Yesterday, after the kids’ performance, the audience was invited to ask questions or make comments. The questions were dense and used sophisticated language – we really are very ignorant – but one raised a pertinent point for me about survival.
An audience member respectfully asked about the place of religion/faith in the journeys of the refugees. The kids predominantly fled from Iraq and Syria, the world’s hotspots, through secondary places like Jordan. The kids identify predominantly as either Muslim or Christian.
They responded that their faith is irrelevant in the friendships that they have built together, and has been instrumental to their survival.
Their faith enabled hope to flame in very hope-less situations. That hope enabled them to keep moving forward and to keep fighting for freedom.
Often in the mainstream media, refugees are depicted as manipulative and cunning tricksters who know how wonderful Australia is, and plot to come here because they don’t want to be in their place of birth; they want to pillage what we have. Achmed (not sure about spelling), an outgoing 19 year old, here for less than a year, fled Syria with his family and said, along the lines of, he is grateful to be in Australia, to be safe and to be free, but if his village hadn’t been razed he would love to still be in Syria. And I get this.

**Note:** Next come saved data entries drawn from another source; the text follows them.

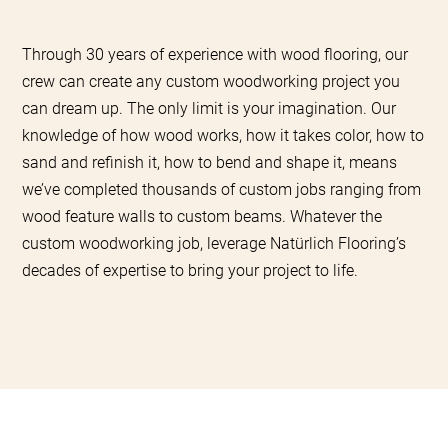
Through 30 years of experience with wood flooring, our
crew can create any custom woodworking project you
can dream up. The only limit is your imagination. Our
knowledge of how wood works, how it takes color, how to
sand and refinish it, how to bend and shape it, means
we’ve completed thousands of custom jobs ranging from
wood feature walls to custom beams. Whatever the
custom woodworking job, leverage Natürlich Flooring’s
decades of expertise to bring your project to life.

No one wants to leave their homeland behind when all is safe, never to return, never to see it again. Even when I travel, my home is Australia, as much as I feel at home in many other countries. If I was in a situation where I had to flee my homeland to stay alive, never to return and never to see the many people I love, I would be devastated. When this departure is a choice, the impact is different.

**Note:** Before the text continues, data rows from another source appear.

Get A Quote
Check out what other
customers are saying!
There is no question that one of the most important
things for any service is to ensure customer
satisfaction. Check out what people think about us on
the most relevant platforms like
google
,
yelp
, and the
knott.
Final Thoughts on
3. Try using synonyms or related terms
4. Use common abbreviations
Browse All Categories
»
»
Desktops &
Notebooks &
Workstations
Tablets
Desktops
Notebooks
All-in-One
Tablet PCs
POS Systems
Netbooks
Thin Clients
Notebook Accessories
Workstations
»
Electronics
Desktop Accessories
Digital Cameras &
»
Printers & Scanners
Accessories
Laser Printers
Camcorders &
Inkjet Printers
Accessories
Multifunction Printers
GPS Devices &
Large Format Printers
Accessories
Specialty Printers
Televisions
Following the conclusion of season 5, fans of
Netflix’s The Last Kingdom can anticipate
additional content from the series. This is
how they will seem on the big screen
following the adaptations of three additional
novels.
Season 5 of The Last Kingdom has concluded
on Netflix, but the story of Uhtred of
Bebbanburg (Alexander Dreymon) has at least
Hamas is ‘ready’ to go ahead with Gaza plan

Further to that, and back to the point I started making (obviously still processing – significant too that we saw it on the day that Paris was attacked), I often in recent times have suggested that our youth are not resilient. They suffer in their lives, and become drowned and suffocated by their suffering. They don’t know how to move forward, how to survive.

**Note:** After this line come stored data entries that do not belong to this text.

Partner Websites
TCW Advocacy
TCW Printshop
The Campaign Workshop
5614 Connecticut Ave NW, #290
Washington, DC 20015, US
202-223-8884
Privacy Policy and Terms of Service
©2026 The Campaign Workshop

I wonder if that is due to a lack of faith … in anything.
I am not a Christian, and have never been. I am religious though. I only found a name for my religion in my early twenties but I had been practicing my entire life. One of my earliest memories is sitting on the back verandah of the flat my parents lived in on Petersham Road in Marrickville, talking to the moon. I’m sure my memory is idealised; I was only three, and the flat and world seemed so big around me, yet the moon was so close. As my childhood progressed I would often talk to the higher beings, and these conversations, as well as the faith that there was more, sustained me.
Similarly, these refugees have survived.
Is our society disconnecting at the most basic level because many individuals have no faith?
I do believe that this disconnection creates the opportunity for extremists to recruit. After all, we all want to belong somewhere and to something. I’m not saying that dogmatic, often hypocritical, organized forms of religion are the way to go. I’m suggesting that maybe faith permits us a path to follow or a hand to hold in bad times; an awareness of something greater or bigger than ourselves.
And maybe, just maybe, that’s where we have collectively let our kids down. Decadence and capitalism do not offer that hope.